Braunschweig/Wolfenbüttel. Die 12-Jährige wurde 1977 in ihrem Elternhaus in Sickte getötet. Viele Anrufe nach Zeugenaufruf in „Aktenzeichen XY... ungelöst“.

Wird der Mordfall Heike Wiatrowski nach fast 47 Jahren doch noch aufgeklärt? Im Fall der 1977 in Sickte getötenen Zwölfjährigen hat die Staatsanwaltschaft Braunschweig jetzt 5000 Euro Belohnung für Hinweise ausgelobt, die zur rechtskräftigen Verurteilung des Täters führen. Mit einem Zeugenaufruf in der ZDF-Fahndungssendung „Aktenzeichen XY - ungelöst“ hat sich die Ermittlungsgruppe Cold Case der Braunschweiger Polizei am Mittwoch Abend außerdem noch einmal an die Öffentlichkeit gewandt.

Zuschauer von „Aktenzeichen XY“ will Belohnung erhöhen

Ein Fall, der die Zuschauer emotional bewegte. Noch während der Sendung meldete sich ein Zuschauer, der ankündigte, die Belohnung erheblich erhöhen zu wollen.

„Weil Mord nichtverjährt, werden jetzt erneut Zeugen und Hinweise zu sichergestellten Gegenständen gesucht“, heißt es in einer aktuellen Presseerklärung der Staatsanwaltschaft. Wie Polizeisprecher Lars Dehnert mitteilte, gingen noch am Abend nach Ausstrahlung der Sendung zahlreiche Anrufe ein. „Die Angaben werden jetzt gesammelt und ausgewertet.“

Auch eine erstmals entdeckte DNA-Spur macht den Ermittlern neue Hoffnung. Dank eines neues Analyseverfahren habe an Tatwerkzeugen männliche DNA identifiziert werden können, spricht Nicole Nebendahl, Leiterin der zuständigen Ermittlungsgruppe Cold Cases der Polizeiinspektion Braunschweig, über neue Entwicklungen in dem Mordfall, der am 18. Februar 1977 das Dorf Sickte im Landkreis Wolfenbüttel erschüttert hatte.

Nach einer groß angelegten Polizeiaktion im vergangenen Jahr in Sickte, bei der rund 60 Polizeibeamte Flyer verteilten und Anwohner befragten, haben die Ermittler in „Aktenzeichen XY - ungelöst“ noch einmal ein größeres Publikum angesprochen. Wie Dehnert berichtet, hätten sich auch potentielle Zeugen gemeldet, die nicht in der Region leben.

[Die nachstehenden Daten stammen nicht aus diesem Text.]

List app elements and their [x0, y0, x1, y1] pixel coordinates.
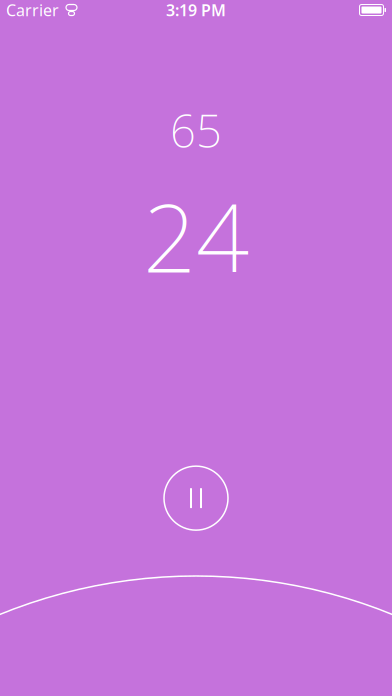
staticText: 3:19 PM [166, 0, 226, 21]
button[interactable]: Pause [164, 466, 228, 530]
staticText: Carrier [6, 0, 59, 21]
staticText: 24 [143, 174, 249, 298]
staticText: 65 [170, 100, 222, 160]
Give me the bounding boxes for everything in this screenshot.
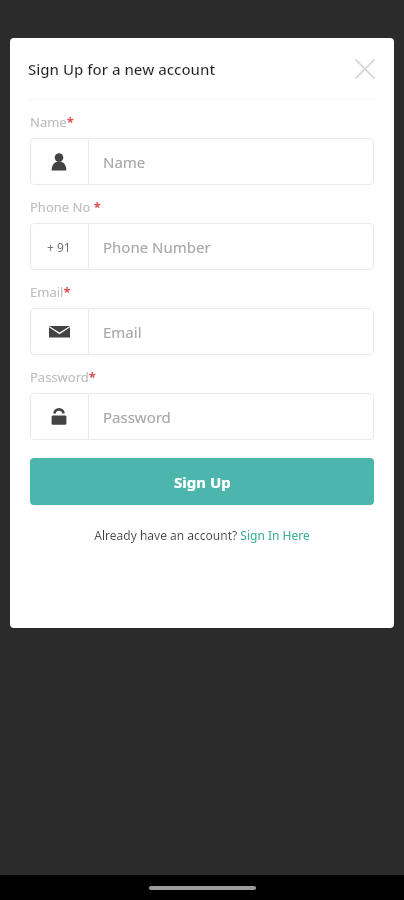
button[interactable]: + 91 (30, 223, 374, 270)
staticText: Name (103, 152, 146, 172)
staticText: Phone Number (103, 237, 211, 257)
button[interactable]: Password (30, 393, 374, 440)
staticText: Password (103, 407, 171, 427)
staticText: Email* (30, 283, 71, 301)
staticText: Sign Up for a new account (28, 59, 216, 79)
button[interactable]: Close (347, 51, 383, 87)
staticText: Email (103, 322, 142, 342)
staticText: Password* (30, 368, 96, 386)
button[interactable]: Name (30, 138, 374, 185)
staticText: Already have an account? Sign In Here (94, 527, 310, 543)
button[interactable]: Email (30, 308, 374, 355)
staticText: Sign Up (174, 472, 231, 492)
staticText: Phone No * (30, 198, 101, 216)
staticText: + 91 (47, 239, 71, 255)
staticText: Name* (30, 113, 74, 131)
button[interactable]: Already have an account? Sign In Here (10, 522, 394, 548)
button[interactable]: Sign Up (30, 458, 374, 505)
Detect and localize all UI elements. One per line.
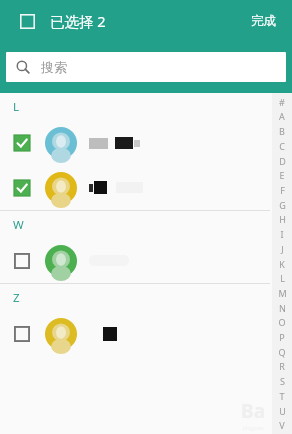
staticText: I [280, 228, 284, 240]
staticText: Ba [241, 398, 266, 424]
staticText: 已选择 2 [50, 11, 106, 31]
staticText: U [279, 405, 286, 417]
staticText: Z [13, 290, 20, 306]
staticText: 完成 [251, 13, 276, 29]
button[interactable] [0, 120, 292, 165]
staticText: Q [278, 346, 286, 358]
staticText: R [279, 360, 285, 372]
staticText: L [13, 99, 20, 115]
staticText: W [13, 217, 24, 233]
button[interactable] [0, 311, 292, 356]
staticText: S [280, 375, 285, 387]
staticText: E [279, 169, 285, 181]
button[interactable]: Alphabet index [272, 93, 292, 434]
staticText: K [279, 258, 285, 270]
staticText: V [279, 419, 285, 431]
button[interactable] [0, 238, 292, 283]
staticText: J [281, 243, 284, 255]
staticText: O [278, 316, 286, 328]
button[interactable] [0, 165, 292, 210]
staticText: T [279, 390, 285, 402]
staticText: H [279, 213, 286, 225]
staticText: F [280, 184, 285, 196]
staticText: G [279, 199, 286, 211]
button[interactable]: 完成 [245, 7, 282, 35]
button[interactable]: Select all [14, 8, 40, 34]
staticText: 搜索 [41, 59, 67, 75]
staticText: M [278, 287, 287, 299]
staticText: N [279, 302, 286, 314]
staticText: B [279, 125, 285, 137]
button[interactable]: 搜索 [6, 52, 286, 82]
staticText: P [279, 331, 285, 343]
staticText: # [279, 96, 285, 108]
staticText: D [279, 155, 286, 167]
staticText: A [279, 110, 285, 122]
staticText: C [279, 140, 285, 152]
staticText: L [280, 272, 285, 284]
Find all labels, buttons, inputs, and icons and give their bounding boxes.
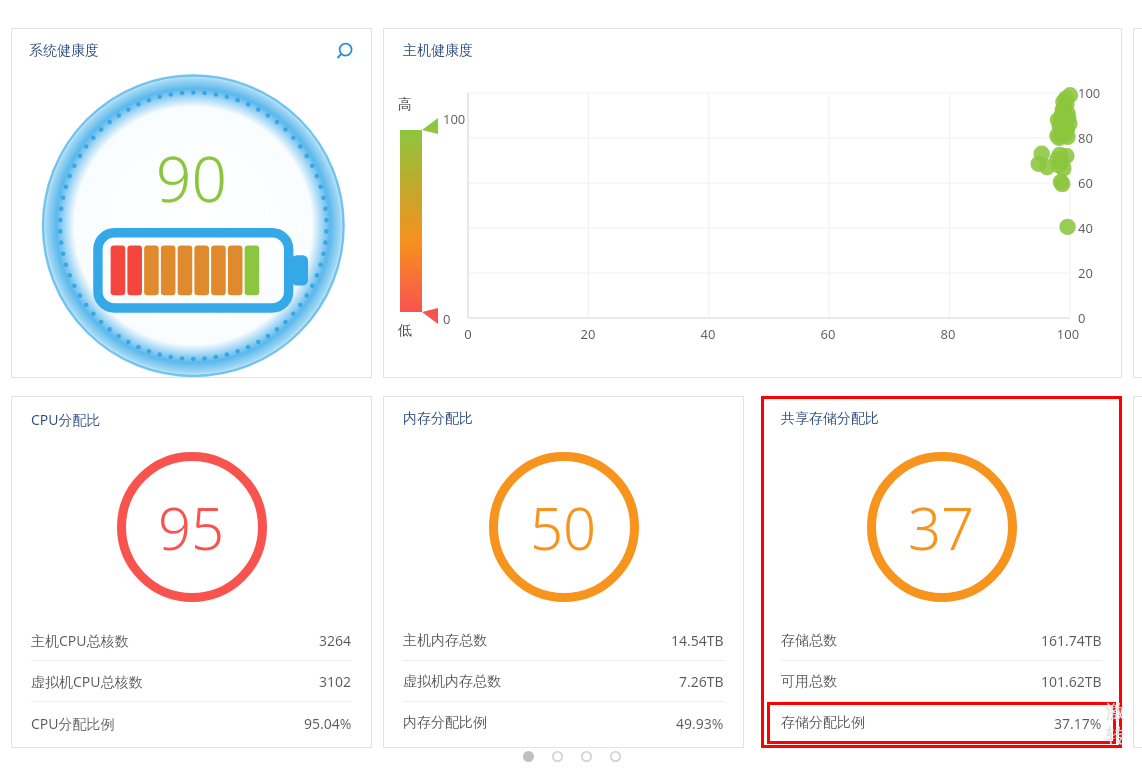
staticText: 0 — [443, 310, 451, 328]
staticText: 50 — [530, 488, 597, 567]
staticText: 主机CPU总核数 — [31, 631, 129, 650]
staticText: 20 — [1078, 264, 1093, 282]
staticText: 40 — [696, 325, 720, 343]
staticText: 14.54TB — [671, 631, 724, 650]
staticText: 80 — [1078, 129, 1093, 147]
staticText: 低 — [398, 322, 412, 340]
staticText: 虚拟机内存总数 — [403, 673, 501, 691]
staticText: CPU分配比 — [31, 410, 101, 429]
staticText: 存储总数 — [781, 632, 837, 650]
staticText: 100 — [443, 110, 466, 128]
button[interactable]: 存储分配比例 — [781, 702, 1102, 744]
button[interactable]: 主机CPU总核数 — [31, 620, 352, 661]
staticText: 49.93% — [676, 714, 724, 733]
staticText: 37.17% — [1054, 714, 1102, 733]
staticText: 161.74TB — [1041, 631, 1102, 650]
button[interactable]: 虚拟机CPU总核数 — [31, 661, 352, 702]
staticText: 37 — [908, 488, 975, 567]
staticText: 内存分配比 — [403, 410, 473, 428]
staticText: 主机健康度 — [403, 42, 473, 60]
button[interactable] — [549, 748, 565, 764]
button[interactable]: 主机健康度 — [383, 28, 1122, 378]
staticText: 内存分配比例 — [403, 714, 487, 732]
button[interactable]: 可用总数 — [781, 661, 1102, 702]
staticText: 虚拟机CPU总核数 — [31, 672, 143, 691]
staticText: 可用总数 — [781, 673, 837, 691]
staticText: 3102 — [319, 672, 352, 691]
staticText: 存储分配比例 — [781, 714, 865, 732]
staticText: 7.26TB — [679, 672, 724, 691]
button[interactable]: Search — [330, 38, 358, 66]
staticText: 40 — [1078, 219, 1093, 237]
staticText: 90 — [156, 136, 227, 220]
button[interactable]: CPU分配比例 — [31, 702, 352, 744]
staticText: 0 — [1078, 309, 1086, 327]
staticText: 0 — [456, 325, 480, 343]
button[interactable]: 系统健康度 — [11, 28, 372, 378]
button[interactable]: 存储总数 — [781, 620, 1102, 661]
staticText: 101.62TB — [1041, 672, 1102, 691]
staticText: 20 — [576, 325, 600, 343]
staticText: 100 — [1078, 84, 1101, 102]
staticText: 95 — [158, 488, 225, 567]
staticText: 95.04% — [304, 714, 352, 733]
staticText: 转 — [1106, 724, 1125, 748]
staticText: 60 — [816, 325, 840, 343]
staticText: CPU分配比例 — [31, 714, 115, 733]
button[interactable] — [607, 748, 623, 764]
staticText: 60 — [1078, 174, 1093, 192]
staticText: 系统健康度 — [29, 42, 99, 60]
staticText: 3264 — [319, 631, 352, 650]
button[interactable]: CPU分配比 — [11, 396, 372, 748]
button[interactable]: 虚拟机内存总数 — [403, 661, 724, 702]
staticText: 高 — [398, 96, 412, 114]
button[interactable]: 内存分配比例 — [403, 702, 724, 744]
staticText: 100 — [1056, 325, 1080, 343]
staticText: 80 — [936, 325, 960, 343]
button[interactable] — [578, 748, 594, 764]
button[interactable]: 内存分配比 — [383, 396, 744, 748]
button[interactable]: 主机内存总数 — [403, 620, 724, 661]
button[interactable] — [520, 748, 536, 764]
staticText: 共享存储分配比 — [781, 410, 879, 428]
staticText: 主机内存总数 — [403, 632, 487, 650]
staticText: 激 — [1106, 700, 1125, 724]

Dass es Zeugen gibt, davon sind Nicole Nebendahl und ihr Team überzeugt.

Polizei Braunschweig glaubt über Fall aus Sickte: „Jemand hat etwas mitbekommen“

„Wir glauben fest daran, dass jemand etwas mitbekommen hat.“ Sei es blutverschmierte Kleidung an einer Person, Verletzungen vor allem an den Händen oder ein auffälliges Verhalten des Täters nach dem Mord – etwa ein plötzlicher sozialer Rückzug, Nervosität oder Einsilbigkeit.

Der Tatort: Das damalige Elternhaus von Heike Wiatrowski im Ortsteil Niedersickte
Der Tatort: Das damalige Elternhaus von Heike Wiatrowski im Ortsteil Niedersickte © Polizei Braunschweig | Polizei Braunschweig

Die zwölfjährige Heike war an jenem Freitag nach der Schule allein zu Hause. Die Sechstklässlerin besuchte die Mittelpunktschule in Sickte. Ihrer besten Freundin, die sie nach Schulschluss um 13 Uhr ein Stück begleitet hatte, hatte sie gesagt, am Nachmittag ihre Großmutter in Braunschweig besuchen zu wollen. Ein Ablenkungsmanöver, um eine Verabredung mit der Freundin zu vermeiden? Erwartete Heike Besuch? Die Ermittler schließen nicht aus, dass das Mädchen, das als vorsichtig und zurückhaltend galt, ihren Mörder kannte und ins Haus ließ. Einbruchspuren fanden sich nicht.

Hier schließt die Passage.